• [WORKING DATA]:

· · · · ·

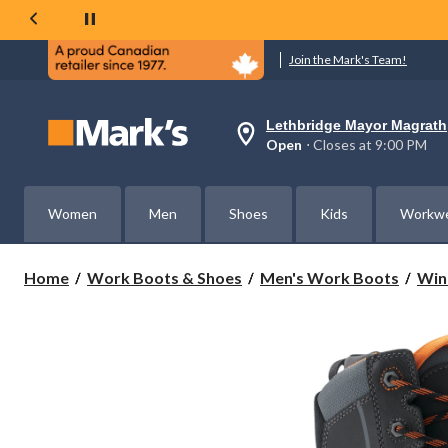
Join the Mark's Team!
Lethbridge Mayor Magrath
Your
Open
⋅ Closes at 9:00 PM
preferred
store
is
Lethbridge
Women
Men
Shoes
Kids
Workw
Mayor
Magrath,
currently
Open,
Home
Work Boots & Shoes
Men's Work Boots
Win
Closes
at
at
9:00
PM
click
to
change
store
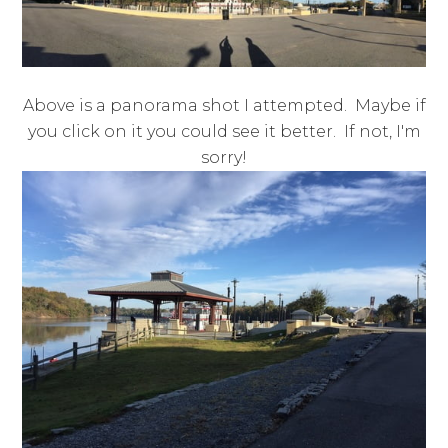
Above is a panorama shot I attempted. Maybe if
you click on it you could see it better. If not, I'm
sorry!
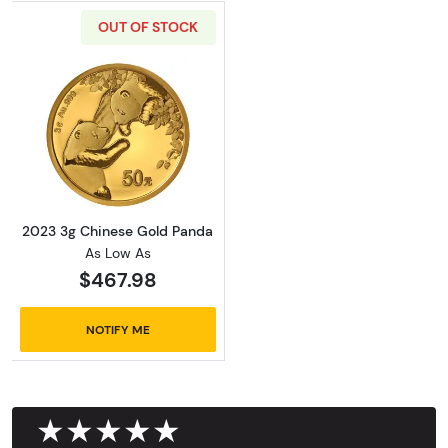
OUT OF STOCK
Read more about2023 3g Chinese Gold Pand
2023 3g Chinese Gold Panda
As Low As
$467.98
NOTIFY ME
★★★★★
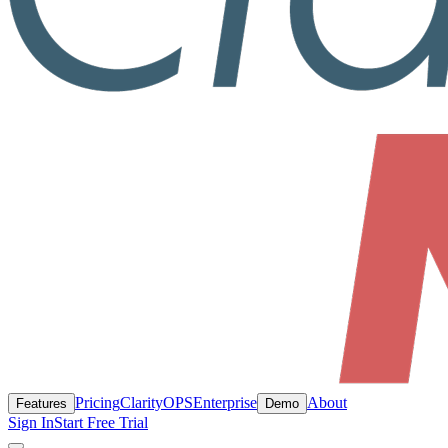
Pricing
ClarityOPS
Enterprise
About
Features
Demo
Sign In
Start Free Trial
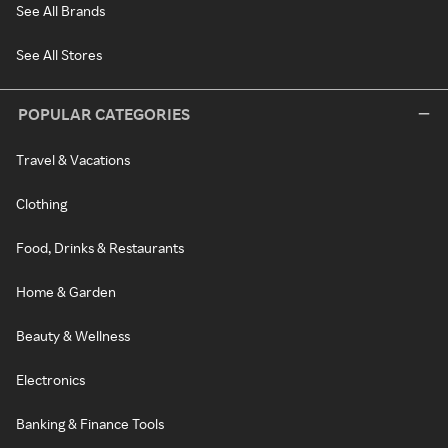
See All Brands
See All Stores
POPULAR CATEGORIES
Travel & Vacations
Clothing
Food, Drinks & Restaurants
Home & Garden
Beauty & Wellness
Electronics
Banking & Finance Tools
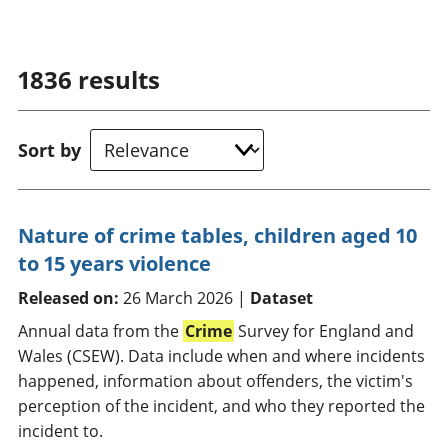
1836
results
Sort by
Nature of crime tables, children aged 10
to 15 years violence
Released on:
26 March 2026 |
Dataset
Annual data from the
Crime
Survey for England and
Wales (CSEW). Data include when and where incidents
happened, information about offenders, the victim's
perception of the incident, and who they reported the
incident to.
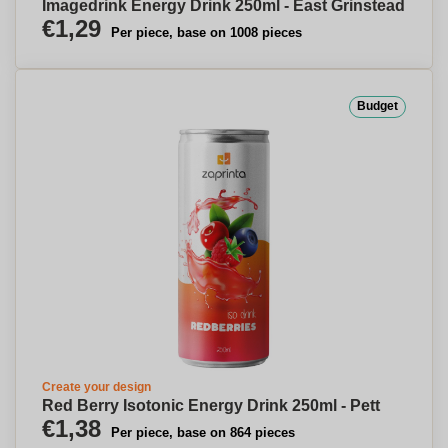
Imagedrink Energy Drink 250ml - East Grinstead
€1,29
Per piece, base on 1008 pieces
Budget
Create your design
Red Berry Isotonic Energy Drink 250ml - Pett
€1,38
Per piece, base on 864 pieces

· · · · ·

• [BRIEF]:
Work through the records above line by line and count those that hold the string "Chinese". Give only the result.

• [TASK ANSWER]:
2